[DATA EXTRACT Boundary: Start]

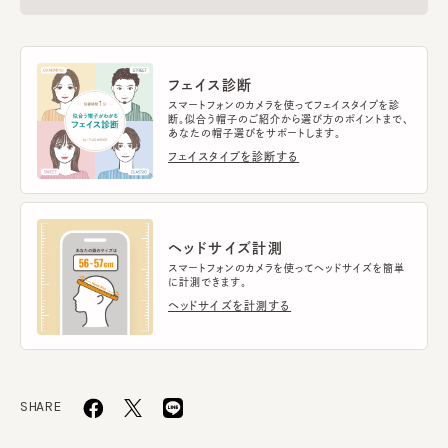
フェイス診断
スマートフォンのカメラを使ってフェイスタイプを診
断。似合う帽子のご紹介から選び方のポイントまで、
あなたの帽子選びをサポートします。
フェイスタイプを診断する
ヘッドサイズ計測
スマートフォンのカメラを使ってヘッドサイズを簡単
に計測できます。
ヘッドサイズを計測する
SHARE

[DATA EXTRACT Boundary: End]
[DATA EXTRACT Boundary: Start]

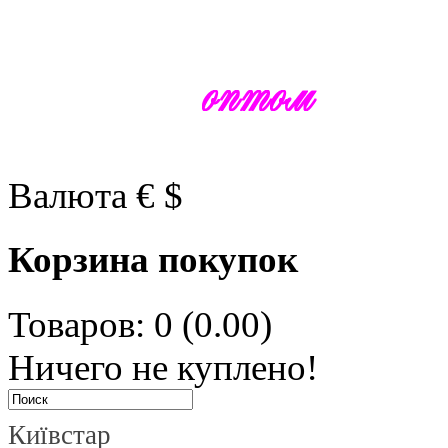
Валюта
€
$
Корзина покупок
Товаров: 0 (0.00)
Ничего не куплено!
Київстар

[DATA EXTRACT Boundary: End]
[DATA EXTRACT Boundary: Start]

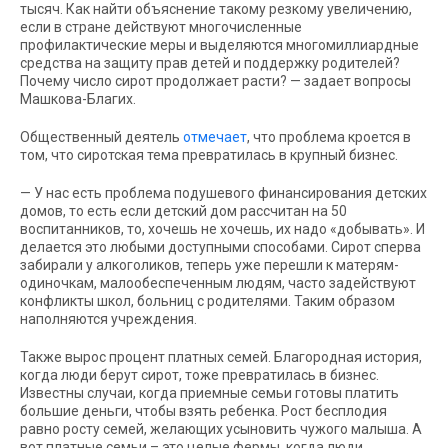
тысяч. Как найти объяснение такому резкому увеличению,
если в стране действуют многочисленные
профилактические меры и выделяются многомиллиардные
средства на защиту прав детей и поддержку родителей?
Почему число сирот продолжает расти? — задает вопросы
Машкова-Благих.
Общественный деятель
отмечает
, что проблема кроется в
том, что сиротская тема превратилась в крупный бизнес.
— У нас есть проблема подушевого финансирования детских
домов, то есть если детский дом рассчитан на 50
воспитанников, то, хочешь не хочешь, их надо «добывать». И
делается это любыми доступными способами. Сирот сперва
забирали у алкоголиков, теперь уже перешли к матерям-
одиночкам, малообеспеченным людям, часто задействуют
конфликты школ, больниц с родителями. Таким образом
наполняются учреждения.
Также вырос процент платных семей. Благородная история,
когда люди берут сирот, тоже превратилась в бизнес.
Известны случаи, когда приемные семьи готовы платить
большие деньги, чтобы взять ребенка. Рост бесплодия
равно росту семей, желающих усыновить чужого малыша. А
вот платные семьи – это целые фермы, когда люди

[DATA EXTRACT Boundary: End]

TASK OBJECTIVE: Go through the material above, and wherever a line contains the string "есть", return it.

SOLUTION TO THE EXERCISE:
— У нас есть проблема подушевого финансирования детских
домов, то есть если детский дом рассчитан на 50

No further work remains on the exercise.